- Data under study:
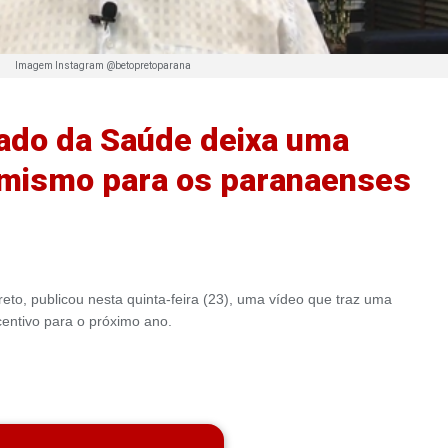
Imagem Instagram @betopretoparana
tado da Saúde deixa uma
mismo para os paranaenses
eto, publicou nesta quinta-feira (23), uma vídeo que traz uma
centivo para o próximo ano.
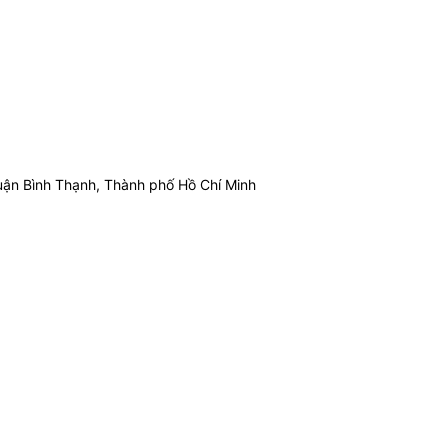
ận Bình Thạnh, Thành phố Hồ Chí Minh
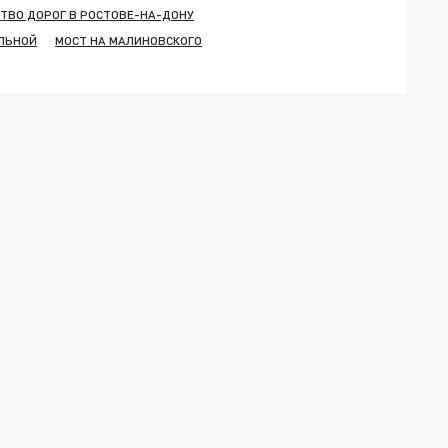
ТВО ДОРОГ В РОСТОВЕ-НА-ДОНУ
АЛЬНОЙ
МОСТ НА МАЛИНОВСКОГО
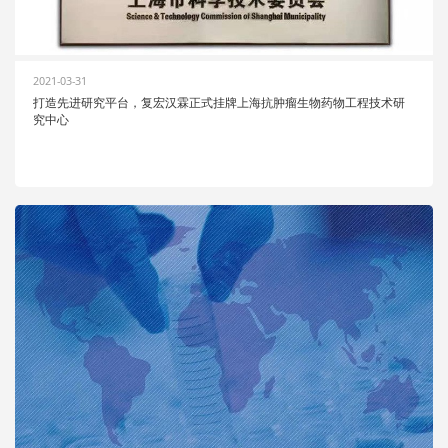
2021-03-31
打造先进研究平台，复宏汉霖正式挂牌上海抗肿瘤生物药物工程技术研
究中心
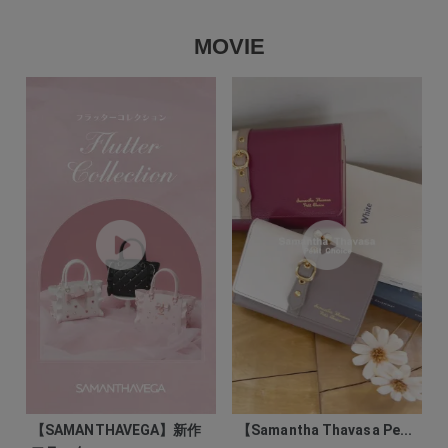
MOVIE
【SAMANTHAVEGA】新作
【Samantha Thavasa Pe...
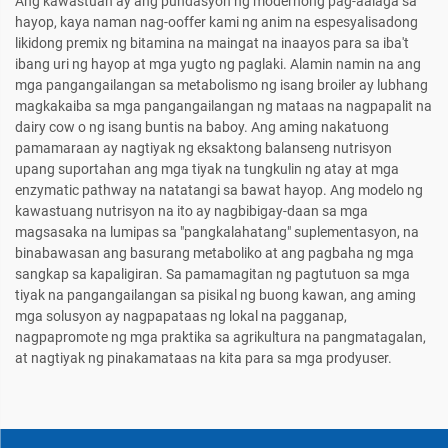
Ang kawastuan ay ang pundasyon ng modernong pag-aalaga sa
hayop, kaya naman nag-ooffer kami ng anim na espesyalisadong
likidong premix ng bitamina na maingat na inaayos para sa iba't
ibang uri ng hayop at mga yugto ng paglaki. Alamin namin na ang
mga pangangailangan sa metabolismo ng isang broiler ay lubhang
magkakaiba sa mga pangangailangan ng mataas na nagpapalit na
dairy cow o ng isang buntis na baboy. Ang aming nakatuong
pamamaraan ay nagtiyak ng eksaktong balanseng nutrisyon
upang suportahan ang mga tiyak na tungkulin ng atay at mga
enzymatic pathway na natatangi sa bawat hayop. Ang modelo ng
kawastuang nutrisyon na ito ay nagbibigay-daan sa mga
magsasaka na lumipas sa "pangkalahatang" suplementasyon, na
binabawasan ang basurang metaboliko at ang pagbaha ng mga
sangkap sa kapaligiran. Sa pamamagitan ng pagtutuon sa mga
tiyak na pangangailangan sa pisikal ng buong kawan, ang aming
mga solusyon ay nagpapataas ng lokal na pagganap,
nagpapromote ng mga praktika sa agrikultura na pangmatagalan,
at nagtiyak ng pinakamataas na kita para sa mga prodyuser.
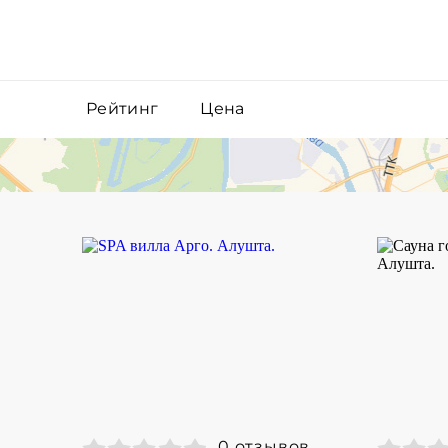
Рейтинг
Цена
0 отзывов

- Action item: Output every entry above verbatim, but leave out the pictures.

- Written response:
Imagem Instagram @betopretoparana
tado da Saúde deixa uma
mismo para os paranaenses
eto, publicou nesta quinta-feira (23), uma vídeo que traz uma
centivo para o próximo ano.
ận Bình Thạnh, Thành phố Hồ Chí Minh
ТВО ДОРОГ В РОСТОВЕ-НА-ДОНУ
АЛЬНОЙ
МОСТ НА МАЛИНОВСКОГО
2021-03-31
打造先进研究平台，复宏汉霖正式挂牌上海抗肿瘤生物药物工程技术研
究中心
MOVIE
【SAMANTHAVEGA】新作
【Samantha Thavasa Pe...
Ang kawastuan ay ang pundasyon ng modernong pag-aalaga sa
hayop, kaya naman nag-ooffer kami ng anim na espesyalisadong
likidong premix ng bitamina na maingat na inaayos para sa iba't
ibang uri ng hayop at mga yugto ng paglaki. Alamin namin na ang
mga pangangailangan sa metabolismo ng isang broiler ay lubhang
magkakaiba sa mga pangangailangan ng mataas na nagpapalit na
dairy cow o ng isang buntis na baboy. Ang aming nakatuong
pamamaraan ay nagtiyak ng eksaktong balanseng nutrisyon
upang suportahan ang mga tiyak na tungkulin ng atay at mga
enzymatic pathway na natatangi sa bawat hayop. Ang modelo ng
kawastuang nutrisyon na ito ay nagbibigay-daan sa mga
magsasaka na lumipas sa "pangkalahatang" suplementasyon, na
binabawasan ang basurang metaboliko at ang pagbaha ng mga
sangkap sa kapaligiran. Sa pamamagitan ng pagtutuon sa mga
tiyak na pangangailangan sa pisikal ng buong kawan, ang aming
mga solusyon ay nagpapataas ng lokal na pagganap,
nagpapromote ng mga praktika sa agrikultura na pangmatagalan,
at nagtiyak ng pinakamataas na kita para sa mga prodyuser.
Рейтинг
Цена
0 отзывов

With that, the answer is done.